There was one section of one greenhouse devoted entirely to a flower she had never seen before, with elegant petals of a purple so dark it was almost black and veins of silvery-white.

"Nightroot," the man explained.

"Nightroot is a drug, right?"

"You could call it that. In certain quantities and preparations, the seeds produce hallucinations. The roots themselves cause a euphoric calm that can easily lead to organ failure if mismanaged." The greenhouse keeper cracked his neck. "But it has medicinal purposes too. Do you know what happens to soldiers stationed in the Farrowfields?"
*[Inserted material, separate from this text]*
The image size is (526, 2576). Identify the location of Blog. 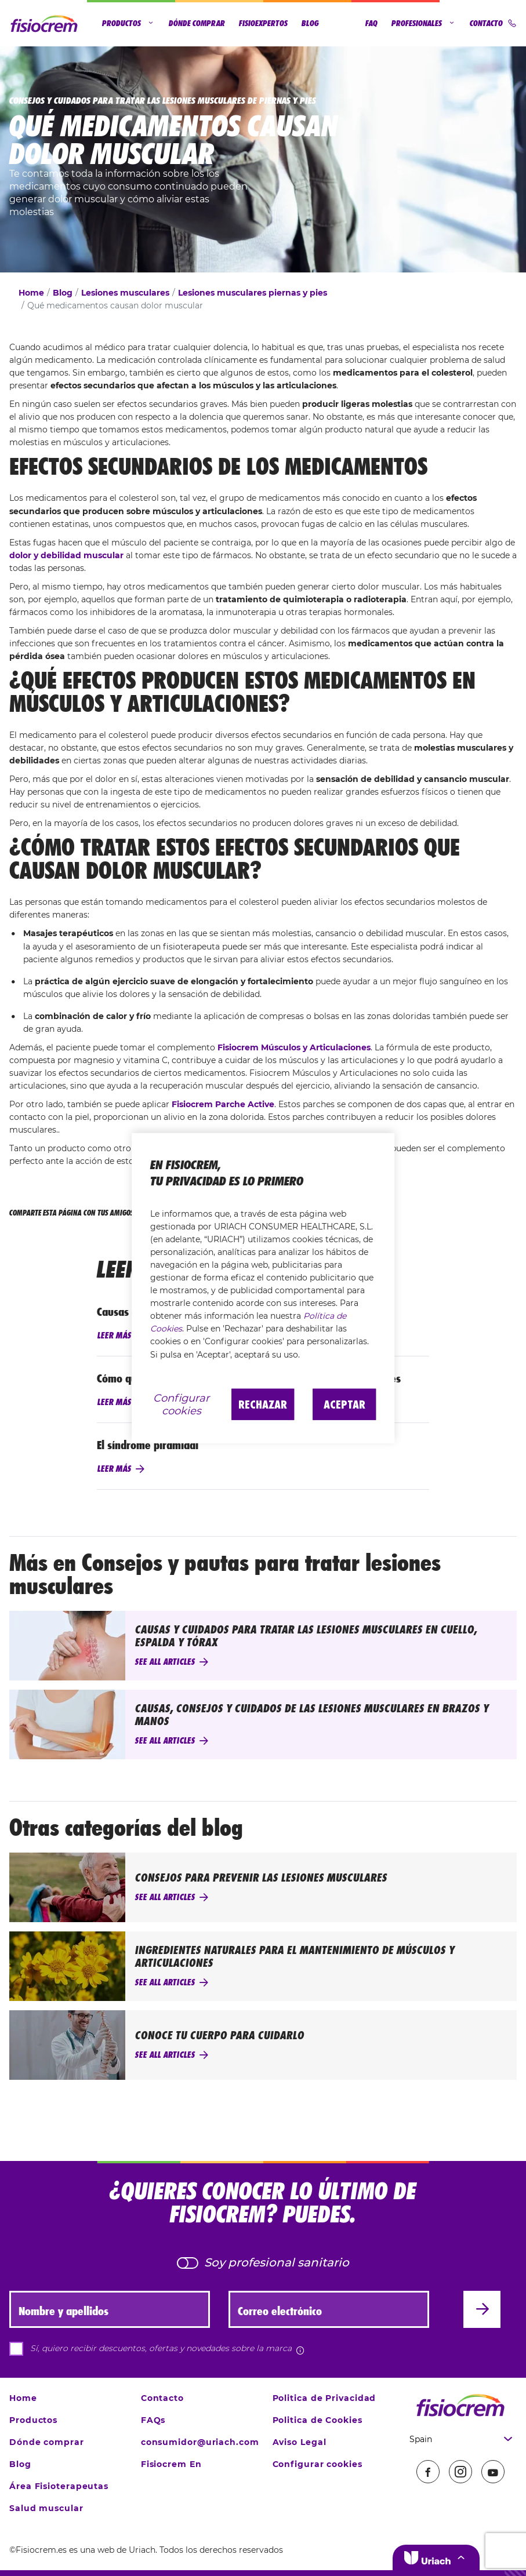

The Farrowfields were the area between eastern Vaier and Kathär. Like any division between kingdoms, it was a dead space where the power of the Day World was limited to itself. Vairens stationed there couldn't pull vix from the Betwixt for sigilmancy— Kathärns couldn't use their war bells and other odd musical instruments. As far research subjects went, it was fascinating, but too far afield— too far a-farrow-field, Elva had thought once with a grin— for her to justify spending time studying.

"They're cut off from vix," Elva replied, head tilted. "They can't use runes."

The man nodded. "For most people this isn't a problem. Odd and inconvenient, but little more than that. For others, though, it disrupts something deeper in their system. Makes them... twitchy, let's say, when they come back and are surrounded by the flow of vix." He gestured at the subtle uses of sigilmancy throughout the greenhouse— sigils for heating and cooling on the raised beds, the careful network of pipes and hoses directed by sigilry. "There's no avoiding vix, so we make a paste from nightroot seeds and roots that can help ease their bodies back into its presence."

Elva nodded, intrigued.

"A lot of things are like that." He continued. "You gotta take the whole of it, the good and the bad. Things that seem awful at first are just being the way they are. You just gotta learn how to work with them."

"I suppose," Elva said, but her mind was already leaping away, wondering what uses nightroot could have in necromancy, what books she could find to tell her more.

The greenhouse keeper sighed. "Your father's probably looking for you. Let's get you back inside."